On Wed, Jan 14, 2026 at 04:46:04PM -0800, Christoph Lameter (Ampere) wrote: > On Sat, 10 Jan 2026, Al Viro wrote: > > > 1) as it is, struct kmem_cache is opaque for anything outside of a few > > files in mm/*; that avoids serious headache with header dependencies, > > etc., and it's not something we want to lose. Solution: struct > > kmem_cache_opaque, with the size and alignment identical to struct > > kmem_cache. Calculation of size and alignment can be done via the same > > mechanism we use for asm-offsets.h and rq-offsets.h, with build-time > > check for mismatches. With that done, we get an opaque type defined in > > linux/slab-static.h that can be used for declaring those caches. > > In linux/slab.h we add a forward declaration of kmem_cache_opaque + > > helper (to_kmem_cache()) converting a pointer to kmem_cache_opaque > > into pointer to kmem_cache. > > Hmmm. A new kernel infrastructure feature: Opaque objects > > Would that an deserve a separate abstraction so it is usable by other > subsystems? *shrug* Probably could be done, but I don't see many applications for that. Note that in this case objects are either of "never destroyed at all" sort or "never destroyed until rmmod" one, and the latter already requires a pretty careful handling. If it's dynamically allocated, we have much more straightforward mechanisms - see e.g. struct mount vs. struct vfsmount, where most of the containing object is opaque for everyone outside of several files in fs/*.c and the public part is embedded into it. I'm not saying that no other similar cases exist, but until somebody comes up with other examples...
On Thu, 15 Jan 2026, Al Viro wrote:
> > Would that an deserve a separate abstraction so it is usable by other
> > subsystems?
>
> *shrug*
>
> Probably could be done, but I don't see many applications for that.
> Note that in this case objects are either of "never destroyed at all"
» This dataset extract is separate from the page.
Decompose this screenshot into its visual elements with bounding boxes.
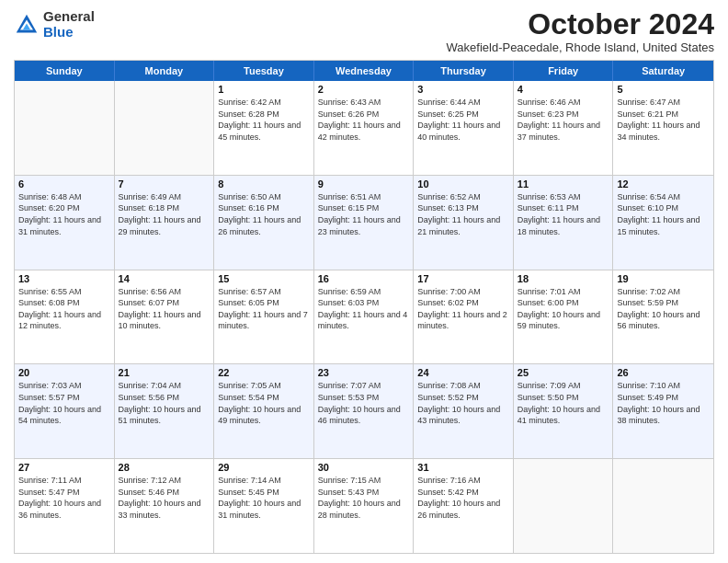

> sort or "never destroyed until rmmod" one, and the latter already
> requires a pretty careful handling.
>
> If it's dynamically allocated, we have much more straightforward
> mechanisms - see e.g. struct mount vs. struct vfsmount, where most
> of the containing object is opaque for everyone outside of several
> files in fs/*.c and the public part is embedded into it.
>
> I'm not saying that no other similar cases exist, but until somebody
> comes up with other examples...
Internal functions exist in the slab allocator that do what you want if
the opaqueness requirement is dropped. F.e. for the creation of kmalloc
caches we use do_kmem_cache_create():
void __init create_boot_cache(struct kmem_cache *s, const char *name,
unsigned int size, slab_flags_t flags,
unsigned int useroffset, unsigned int usersize)
{
int err;
unsigned int align = ARCH_KMALLOC_MINALIGN;
struct kmem_cache_args kmem_args = {};
/*
* kmalloc caches guarantee alignment of at least the largest
* power-of-two divisor of the size. For power-of-two sizes,
* it is the size itself.
*/
if (flags & SLAB_KMALLOC)
align = max(align, 1U << (ffs(size) - 1));
kmem_args.align = calculate_alignment(flags, align, size);
#ifdef CONFIG_HARDENED_USERCOPY
kmem_args.useroffset = useroffset;
kmem_args.usersize = usersize;
#endif
err = do_kmem_cache_create(s, name, size, &kmem_args, flags);
if (err)
panic("Creation of kmalloc slab %s size=%u failed. Reason %d\n",
name, size, err);
s->refcount = -1; /* Exempt from merging for now */
}
On Thu, Jan 15, 2026 at 11:10:00AM -0800, Christoph Lameter (Ampere) wrote: > Internal functions exist in the slab allocator that do what you want if > the opaqueness requirement is dropped. F.e. for the creation of kmalloc > caches we use do_kmem_cache_create(): Yes, I know. Do you really want to expose e.g. slab_caches and slab_mutex to the rest of the kernel? Surgery needed to have __kmem_cache_create() do everything is not large - see the mm/slab_common.c parts in the first two commits in this series.
On Fri, 9 Jan 2026 at 18:01, Al Viro <viro@zeniv.linux.org.uk> wrote:
>
> There's an alternative approach applicable at least to the caches
> that are never destroyed, which covers a lot of them. No matter what,
> runtime_const for pointers is not going to be faster than plain &,
> so if we had struct kmem_cache instances with static storage duration, we
> would be at least no worse off than we are with runtime_const variants.
I like it. Much better than runtime_const for these things.
That said, I don't love the commit messages. "turn xyzzy
static-duration" reads very oddly to me, and because I saw the emails
out of order originally it just made me go "whaa?"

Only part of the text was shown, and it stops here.